Le ministre refuse de se prononcer sur une possible défaite ukrainienne. « Tous ceux qui se sont risqués à des pronostics depuis le début de la guerre se sont trompés », rappelle-t-il. Personne n'imaginait que l'Ukraine mettrait en échec l'armée russe. « L'Ukraine peut tenir si elle est soutenue », insiste-t-il, car pour la sécurité collective des Européens et des Français, « la Russie ne peut, ni ne doit gagner cette guerre ».
Le soutien de la France : des livraisons concrètes et durables
La France s'engage dans la durée. « Tout ce qui est promis est livré », affirme Lecornu. Les secteurs d'intervention sont l'artillerie, la défense sol-air et l'innovation, avec des drones kamikazes prochainement livrés. En 2024, Nexter produira 78 canons Caesar pour l'Ukraine, soit deux fois plus qu'avant. Concernant le classement du Kiel Institute qui place la France au 15e rang des contributeurs, le ministre conteste la méthodologie : « Il est établi sur la base de ce qui est déclaré, pas de ce qui est livré. Si on prend en compte les livraisons réelles, la France figurerait dans les cinq premiers. »
La production d'obus et la souveraineté industrielle
Interrogé sur la promesse d'un million d'obus à l'Ukraine d'ici mars, Lecornu indique que Thierry Breton y travaille. Il souligne deux enjeux : la capacité de production et l'accès aux matières premières, notamment la poudre. « Pendant plus de vingt ans, les diminutions des crédits ont conduit à des pertes de capacités industrielles », regrette-t-il. La reconstruction est en cours : le mois prochain, la première pierre d'une nouvelle usine de poudre à Bergerac sera posée, permettant de produire 150 000 obus par an et créant 150 emplois. « La France va retrouver sa pleine souveraineté dans ce domaine. »
Et si Trump revient ? L'Europe doit prendre ses responsabilités
Le ministre refuse la « politique-fiction » mais rappelle que les Européens attendent trop des États-Unis. « L'une des forces du général de Gaulle a toujours été de considérer que nous devions être davantage autonomes. » Les Européens doivent assumer leurs responsabilités et prendre plus de risques pour Kiev, car des pays comme la Pologne, les pays baltes ou la Moldavie pourraient être impactés. « L'Europe n'est plus complètement au centre du monde », note-t-il, évoquant le Proche-Orient et Taïwan. « Il faut être au rendez-vous pour tenir notre rang. »

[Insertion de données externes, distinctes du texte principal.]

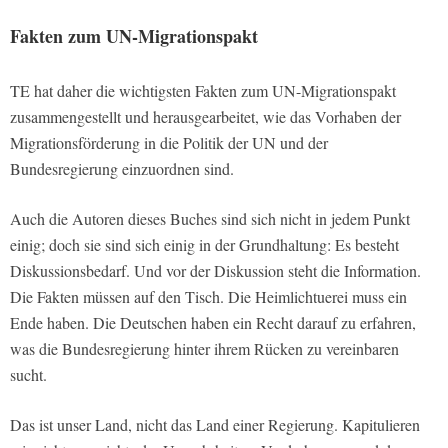
Fakten zum UN-Migrationspakt
TE hat daher die wichtigsten Fakten zum UN-Migrationspakt
zusammengestellt und herausgearbeitet, wie das Vorhaben der
Migrationsförderung in die Politik der UN und der
Bundesregierung einzuordnen sind.
Auch die Autoren dieses Buches sind sich nicht in jedem Punkt
einig; doch sie sind sich einig in der Grundhaltung: Es besteht
Diskussionsbedarf. Und vor der Diskussion steht die Information.
Die Fakten müssen auf den Tisch. Die Heimlichtuerei muss ein
Ende haben. Die Deutschen haben ein Recht darauf zu erfahren,
was die Bundesregierung hinter ihrem Rücken zu vereinbaren
sucht.
Das ist unser Land, nicht das Land einer Regierung. Kapitulieren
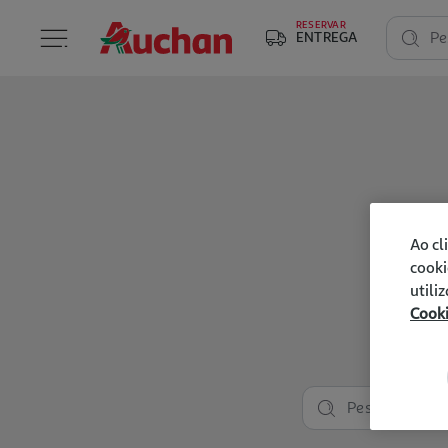
RESERVAR
ENTREGA
Pe
Ao cl
cooki
utili
Cook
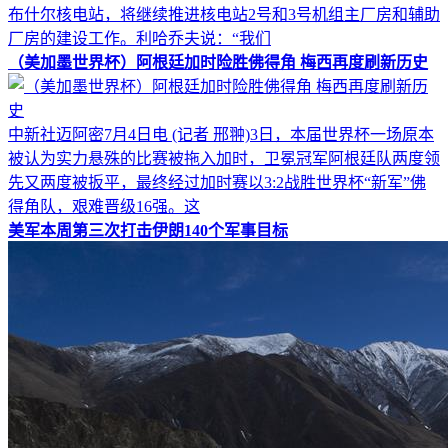
布什尔核电站，将继续推进核电站2号和3号机组主厂房和辅助
厂房的建设工作。利哈乔夫说：“我们
（美加墨世界杯）阿根廷加时险胜佛得角 梅西再度刷新历史
中新社迈阿密7月4日电 (记者 邢翀)3日，本届世界杯一场原本
被认为实力悬殊的比赛被拖入加时，卫冕冠军阿根廷队两度领
先又两度被扳平，最终经过加时赛以3:2战胜世界杯“新军”佛
得角队，艰难晋级16强。这
美军本周第三次打击伊朗140个军事目标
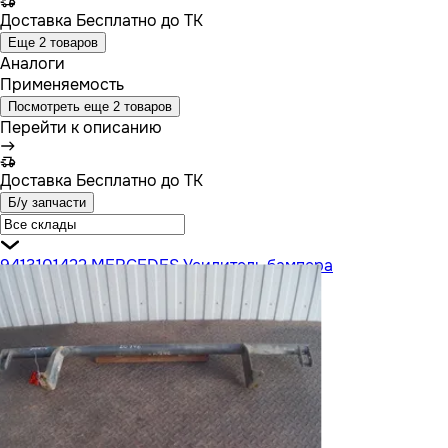
Доставка
Бесплатно до ТК
Еще 2 товаров
Аналоги
Применяемость
Посмотреть еще 2 товаров
Перейти к описанию
Доставка
Бесплатно до ТК
Б/у запчасти
9413101422 MERCEDES Усилитель бампера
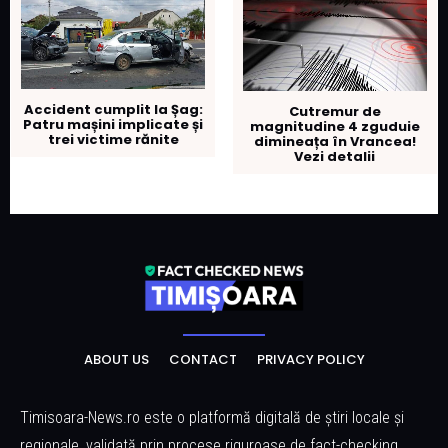
Accident cumplit la Șag:
Cutremur de
Patru mașini implicate și
magnitudine 4 zguduie
trei victime rănite
dimineața în Vrancea!
Vezi detalii
ABOUT US
CONTACT
PRIVACY POLICY
Timisoara-News.ro este o platformă digitală de știri locale și
regionale, validată prin procese riguroase de fact-checking.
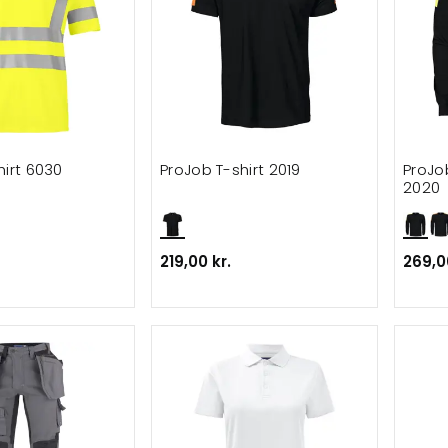
hirt 6030
ProJob T-shirt 2019
ProJo
2020
219,00 kr.
269,0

L'agressivité russe : des actions hybrides et militaires
La Russie, tenue en échec en Ukraine, utilise d'autres moyens d'action. « Des patrouilles d'avions et des bateaux de l'armée française ont été pris à partie par l'armée russe, avec des tentatives de prise de contrôle », révèle Lecornu. Ce niveau d'agressivité n'existait pas avant. S'ajoutent les cyberattaques, les manipulations de l'information, comme le faux charnier de Gossi au Mali ou les étoiles de David peintes à Paris. « C'est une stratégie hybride, sournoise, agressive, qui peut avoir un impact sur notre sécurité », prévient-il.
La défense européenne et la LPM
Le ministre se dit attaché à l'armée française mais favorable à des coopérations européennes, comme les patrouilles en mer Rouge. Il évoque une adaptation de la Loi de programmation militaire (LPM) pour intégrer les sauts technologiques (IA, quantique, espace). L'intelligence artificielle sera utilisée dans les états-majors, les planifications et sur le champ de bataille, par exemple sur les canons Caesar pour mieux viser et économiser les munitions.
Les économies budgétaires
Un décret acte 10 milliards d'euros d'économies pour le gouvernement. Pour la Défense, cela représente une centaine de millions d'euros, essentiellement sur la masse salariale. « Les crédits du ministère augmentent de trois milliards par an, ils auront doublé entre 2017 et 2030 pour atteindre 68 milliards », précise Lecornu. Il veille à ce que cette hausse serve à se réarmer, pas à des dépenses inutiles.